Recently I ran into some articles about the old Princeton tennis coach, Mercer Beasley, who also helped out with the Tigers’ squash teams in the 1930s. The articles were interesting, especially this July 1957 piece from Sports Illustrated:
http://sportsillustrated.cnn.com/vault/article/magazine/MAG1133367/index.htm
And the Daily Princetonian:
http://www.dailyprincetonian.com/2007/02/22/17422/
Yet both of them avoided what was the bizarre and well-known scandal at the heart of the Beasley story. In 1938 Beasley’s wife Audrey famously divorced Beasley to marry his longtime protege and their foster son, Frankie Parker. She was in her forties; he was twenty-two. You hear about coaches getting involved with their players, but less so the coach’s wife.

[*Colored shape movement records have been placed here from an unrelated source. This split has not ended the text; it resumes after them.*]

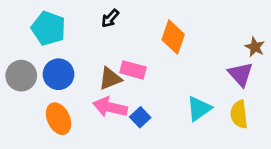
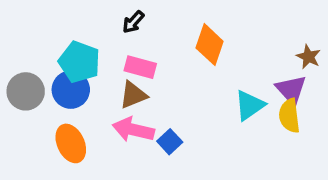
cyan pentagon: (48, 28) -> (79, 62), moved
pink rectangle: (133, 70) -> (140, 67), moved
cyan triangle: (199, 109) -> (249, 105), moved
yellow semicircle: (239, 114) -> (289, 116), moved

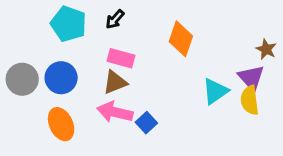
cyan pentagon: (79, 62) -> (69, 24), moved

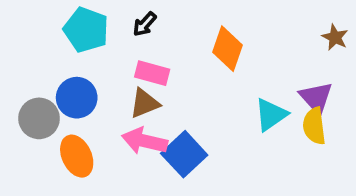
brown star: (266, 49) -> (335, 37), moved
gray circle: (22, 79) -> (39, 118), moved
blue square: (146, 123) -> (184, 154), size x1.6

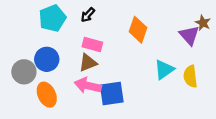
cyan pentagon: (86, 30) -> (52, 18), turned 30
purple triangle: (316, 98) -> (189, 35), moved
blue square: (184, 154) -> (112, 93), turned 35

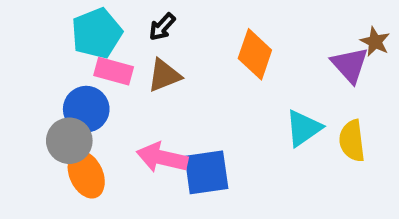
pink rectangle: (92, 44) -> (114, 71), moved
brown triangle: (88, 63) -> (164, 75), moved
gray circle: (24, 72) -> (69, 141), moved

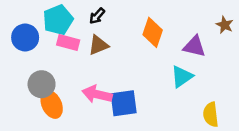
purple triangle: (350, 65) -> (194, 46), moved, turned -35
blue circle: (86, 109) -> (25, 37), moved
yellow semicircle: (352, 141) -> (211, 115), moved

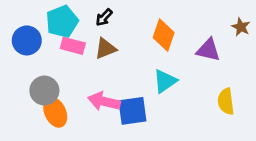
cyan triangle: (182, 77) -> (165, 81), moved
yellow semicircle: (211, 115) -> (226, 101), moved

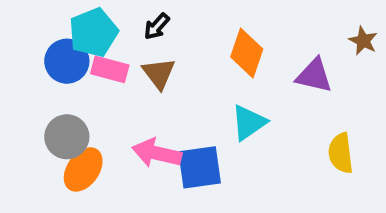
blue circle: (27, 40) -> (67, 61), moved
brown triangle: (105, 49) -> (159, 73), turned -45
orange ellipse: (55, 112) -> (83, 169), turned 60

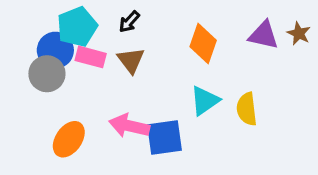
purple triangle: (314, 75) -> (264, 35), moved
gray circle: (67, 137) -> (47, 74), moved
yellow semicircle: (341, 153) -> (247, 109), moved

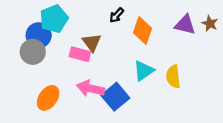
black arrow: (129, 22) -> (117, 15), moved
pink rectangle: (91, 57) -> (80, 54), moved
blue square: (164, 138) -> (115, 97), turned -32

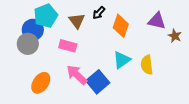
brown star: (210, 23) -> (175, 36), moved
brown triangle: (92, 42) -> (77, 21), moved
pink arrow: (91, 88) -> (77, 75), turned 30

http://sportsillustrated.cnn.com/vault/article/magazine/MAG1133367/index.htm
http://www.nytimes.com/1997/07/28/sports/frank-parker-us-tennis-champion-81.html
This might explain what Jack Kramer wrote in his memoirs about how Beasley changed Parker’s forehand for the worse, turning him from topspin to underspin and causing Parker’s ranking to plummet as a result. But Parker went on to be the great U.S. champion of the 1940s. Moreover, apparently everyone was amicable and friendly afterwards, with Beasley sending Parker congratulatory telegrams, and Audrey and Parker remained married until she died in 1971.